The Federal Reserve just updated its policy tools. What impact could that have on inflation, interest rates and your investments.
Topics covered include:
- Why is the Federal Reserve more transparent in its communication than it used to be.
- What are the Federal Reserve’s Congressionally mandated goals.
- What are four economic developments that has caused lower inflation and motivated the Fed to adjust its strategy for achieving its goals.
- Why inflation could be higher than the Fed’s 2% target
- What might the Federal Reserve do now that it has adjusted its strategy
- What will it take for inflation to increase?
- What can individuals do financially in a low return, low yield environment
Welcome to Money For the Rest of Us. This is a personal finance show on money, how it works, how to invest it, and how to live without worrying about it. I’m your host, David Stein. Today is episode 312. It’s titled “What the Fed’s new policy means for your finances.”
Fedspeak versus Clarity
In January 2012 the U.S. Federal Reserve, the U.S. central bank, did something that it had never done before. The Federal Reserve Open Market Committee issued its first statement on longer-run goals and monetary policy strategy. That’s often referred to as a consensus statement. Now, how is that remarkable, telling people what your goals are, what is the purpose of your organization? Well, prior to that, the Federal Reserve Open Market Committee, particularly under chair Alan Greenspan, was deliberately opaque, so that financial markets wouldn’t overreact to whatever the Federal Reserve stated. This cryptic form of communication, never coming out and really saying what you’re thinking, came to be known as “Fed speak”, or “Green speak.”
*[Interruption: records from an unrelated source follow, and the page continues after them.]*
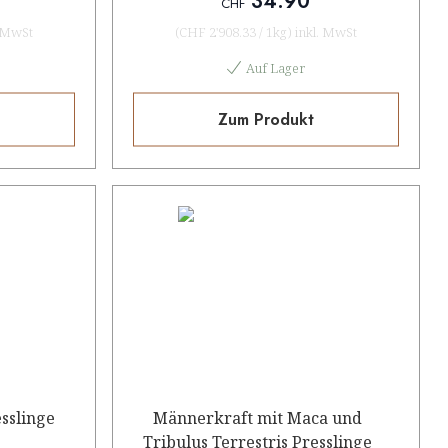
34.90
CHF
. MwSt
(
CHF 2'908.33
/
1kg
)
inkl. MwSt
Auf Lager
Zum Produkt
sslinge
Männerkraft mit Maca und
Tribulus Terrestris Presslinge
In 2007 on 60 Minutes Lesley Stahl interview Alan Greenspan. Stahl mentioned how Greenspan in public was inscrutable whenever Congress asked about interest rates. He resorted to indecipherable, Delphic dialect known as Fed speak. Greenspan responded, “I would engage in some form of syntax destruction, which sounded as though I were answering the question, but in fact had not.”
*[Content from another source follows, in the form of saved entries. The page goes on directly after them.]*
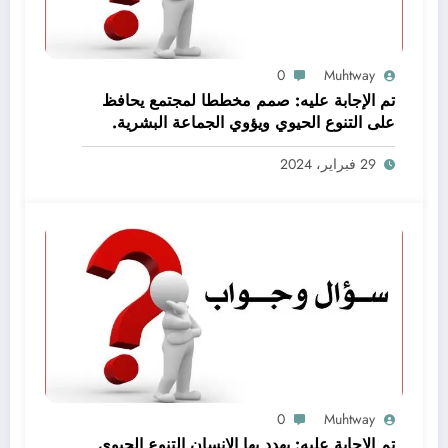
0
Muhtway
تم الإجابة عليه: صمم مخططا لمجتمع يحافظ
على التنوع الحيوي ويؤوي الجماعة البشرية.
اعمل ضمن مجموعات صغيرة لتحقيق هذه
29 فبراير، 2024
المهمة
0
Muhtway
تم الإجابة عليه: يهدد بها الإنسان التنوع الحيوي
We can contrast Fed speak with the Federal Reserve’s 2012 consensus statement, which read:
“The Committee seeks to explain its monetary policy decisions to the public as clearly as possible. Such clarity facilitates well-informed decision-making by households and businesses, reduces economic and financial uncertainty, increases the effectiveness of monetary policy, and enhances transparency and accountability, which are essential in a democratic society.”
Wow. Clarity facilitates great decision-making.
I thought about that this weekend. We had some friends over at our cabin to camp in our backyard. This couple has two children—five and two. They had never been camping before. These kids are on a set schedule. They go to bed at 7:30; their rooms are dark, with blackout curtains. They play white noise. And they did on this camping trip. A blackout tent. White noise.
The youngest son, after being there for a couple of days, it became pretty clear his favorite question was “Why? Why? Why?” That’s what we want from the Federal Reserve—to explain what they’re doing, and why are they doing it. And they have done a much better job of that. How refreshing it is to have clarity around our goals, our personal goals, our family goals, business, charitable goals.